También había otras cosas que tenían nombres familiares, pero que no eran familiares. Para Devon, nacida y criada en la costa atlántica, la lluvia era algo que podía echar a perder una excursión o un paseo al zoológico, no una cosa que la gente medía en milímetros como hacen los avaros con el oro. Y un río era una cosa estable y permanente, como el Hudson, el Delaware o el Potomac. Pero este río que veía ahora desde la ventana de su cuarto estaba seco la mayor parte del año, aunque a veces se convertía en un torrente devastador capaz de llevarse un camión con la turbulencia de sus aguas. Tenía pocos puentes, porque por lo general se suponía que si llovía mucho la gente tenía el suficiente sentido común como para quedarse en su casa o seguir por la carretera principal; y cuando estaba seco simplemente lo atravesaban a pie o en automóvil, como si fuera un camino especial por el que no pagaban impuestos y que no exigía gastos de mantenimiento.
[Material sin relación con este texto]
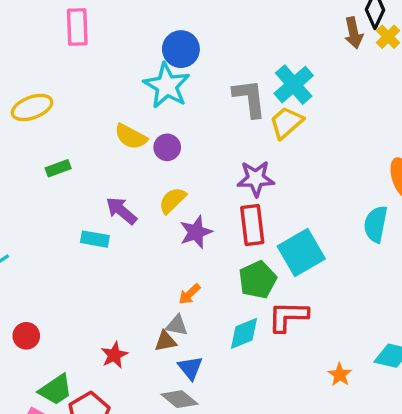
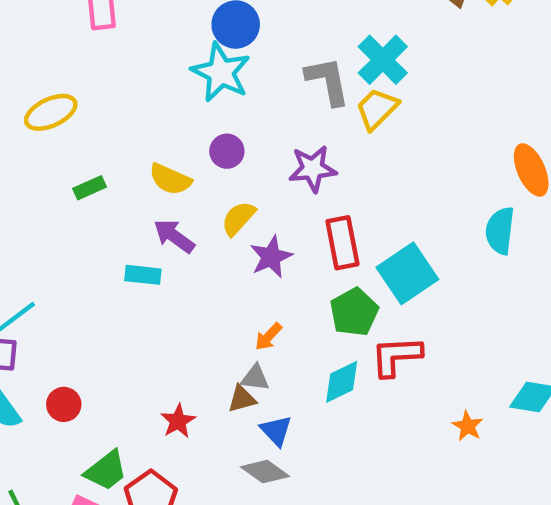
yellow semicircle: (131, 137) -> (170, 179), moved
purple star: (256, 179) -> (313, 169), moved

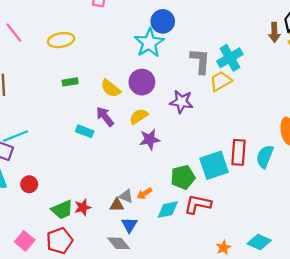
purple circle: (227, 151) -> (142, 82), size x1.5
red rectangle: (342, 243) -> (238, 152), moved
orange arrow: (268, 337) -> (144, 194), moved
green trapezoid: (106, 471) -> (62, 210), moved

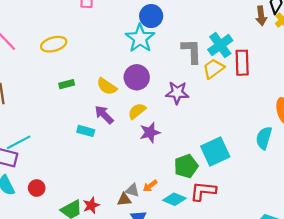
red rectangle: (238, 152) -> (242, 63), moved
cyan diamond: (168, 210) -> (174, 199), turned 40

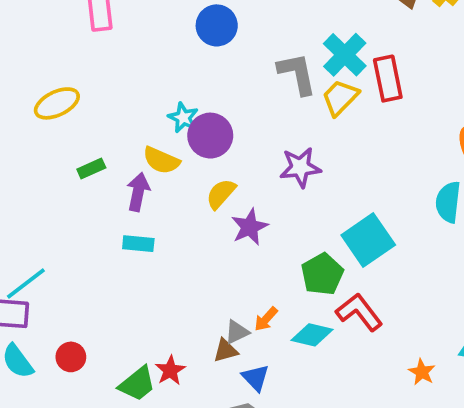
cyan star: (140, 38) -> (183, 118), moved, size x0.6
purple star: (177, 93) -> (300, 167), moved
purple arrow: (104, 115) -> (138, 192), moved, turned 66
gray triangle: (132, 190) -> (237, 332), turned -32
red L-shape: (203, 191) -> (359, 312), turned 56

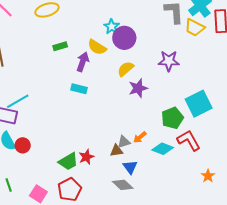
yellow trapezoid: (340, 97) -> (195, 28), turned -115
red circle: (71, 357) -> (23, 145), moved
orange star: (422, 372) -> (208, 176), moved

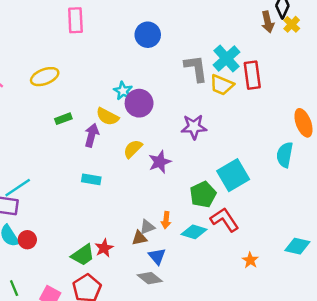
yellow semicircle: (126, 69) -> (133, 149), moved
cyan rectangle: (79, 89) -> (91, 179), moved
orange arrow: (140, 137) -> (166, 220), turned -40

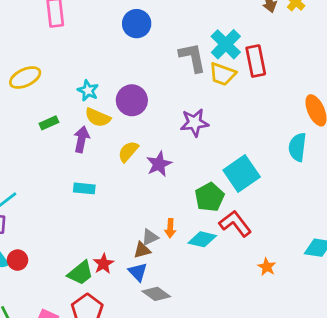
cyan star: (123, 91) -> (88, 90), moved
blue triangle: (157, 256) -> (138, 272), moved

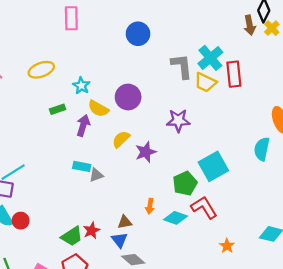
cyan star: (88, 90) -> (81, 86), moved
gray triangle: (150, 237) -> (96, 175), moved

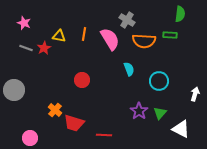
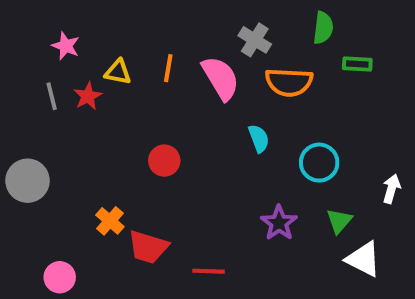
green semicircle: (180, 14) -> (323, 28), moved
pink star: (24, 23) -> (66, 46), moved
green rectangle: (170, 35) -> (357, 64), moved
gray line: (26, 48) -> (52, 96), turned 56
green triangle: (160, 113) -> (339, 221), moved

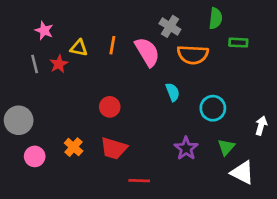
red trapezoid: (148, 247) -> (114, 148), moved
pink circle: (60, 277) -> (35, 156), moved

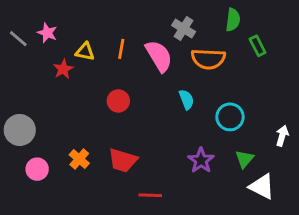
green rectangle: (238, 43) -> (258, 46), turned 60
gray line: (35, 64) -> (18, 39), moved, turned -36
red circle: (110, 107) -> (118, 101), moved

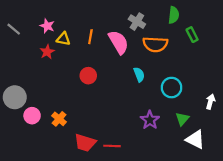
pink star: (47, 33) -> (47, 26), moved
red trapezoid: (123, 160) -> (85, 143), moved
pink circle: (37, 169) -> (32, 116), moved

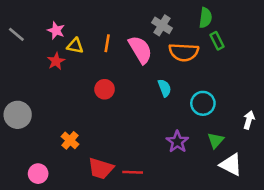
green rectangle: (192, 35) -> (217, 41), moved
pink circle: (32, 116) -> (38, 174), moved

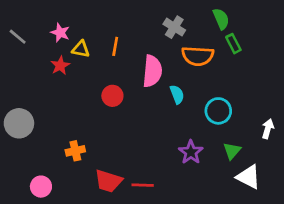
green semicircle: (205, 18) -> (221, 19), turned -30
pink semicircle: (140, 50) -> (152, 71), moved, turned 36
orange cross: (70, 140) -> (75, 151), turned 36

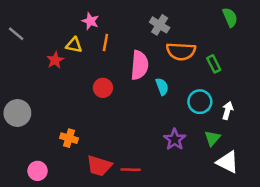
green semicircle: (221, 19) -> (230, 17), moved
pink star: (60, 33) -> (90, 21), moved
green rectangle: (233, 44) -> (214, 64), moved
white arrow: (268, 129) -> (228, 110), moved
orange cross: (75, 151) -> (69, 138), turned 30

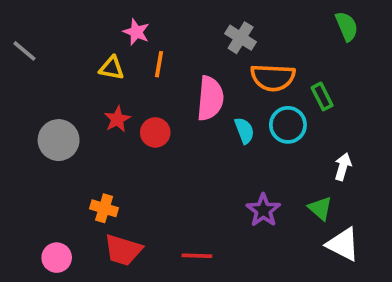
red star: (55, 60) -> (117, 119), moved
cyan circle: (200, 102) -> (288, 125), moved
gray circle: (17, 113) -> (59, 140), moved
green triangle: (212, 138) -> (320, 208), turned -30
red trapezoid: (99, 166) -> (123, 250), moved

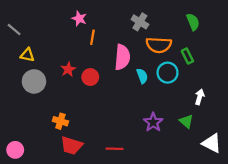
green semicircle: (347, 26) -> (193, 22), moved
yellow triangle: (112, 68) -> (27, 55), moved
white triangle: (343, 244) -> (212, 143), moved
pink circle: (57, 258) -> (15, 150), moved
El otro lado del río era el límite del rancho vecino, que pertenecía a Leo Bishop. Cuando Robert había traído a su novia a casa, un año y medio atrás, Leo Bishop había sido el primer vecino que conoció Devon, y su marido le había pedido que fuera especialmente cordial con él, porque durante el invierno había perdido a su mujer de forma tan inesperada como trágica. Había hecho todo lo posible, pero todavía había veces en que Leo resultaba tan ajeno como cualquiera de los
alambres
.

Devon se duchó y empezó a vestirse. Hacía una semana que tenía preparada la ropa que iba a usar. Había ido hasta San Diego a encontrarse con la madre de Robert y ella le había elegido el conjunto, un traje de piel de tiburón tostado, algo más claro que el pelo de Devon y algo más oscuro que su piel dorada por el sol. Parecía como si ella y el traje hubieran salido juntos de la tintorería, pero Devon no objetó la elección. Era un color tan adecuado como cualquier otro color para una muchacha joven a quien iban a declarar viuda en un soleado día de otoño.

Bajó por las escaleras del fondo, que iban directamente a la cocina.

Dulzura estaba junto al fuego, removiendo algo en una sartén con la mano izquierda y abanicándose con la derecha. Tenía menos de treinta años, pero su juventud, como el banco en el cual estaba sentada, estaba escondida bajo innumerables pliegues de grasa.

—Estoy preparando unos huevos revueltos para acompañar al chorizo —anunció sin volverse.

—Gracias, no voy a tomar más que zumo de naranja y café.

—Al señor Osborne le enloquecía el chorizo. Él sí tenía estómago mejicano… De todos modos tendría que probar los huevos. Mire qué buen aspecto tienen.

Devon echó un vistazo a la húmeda pasta amarilla herrumbrosa de chile en polvo y se dio la vuelta.

—Muy bueno.

—Pero no los quiere.

—No, hoy no.

—La señora Osborne no, el perrito no, me lo voy a tener que comer todo yo. Obalz.

Era la expresión favorita de Dulzura y durante mucho tiempo Devon supuso que era alguna palabra española que indicaba disgusto, hasta que terminó por preguntárselo a Estivar, el capataz.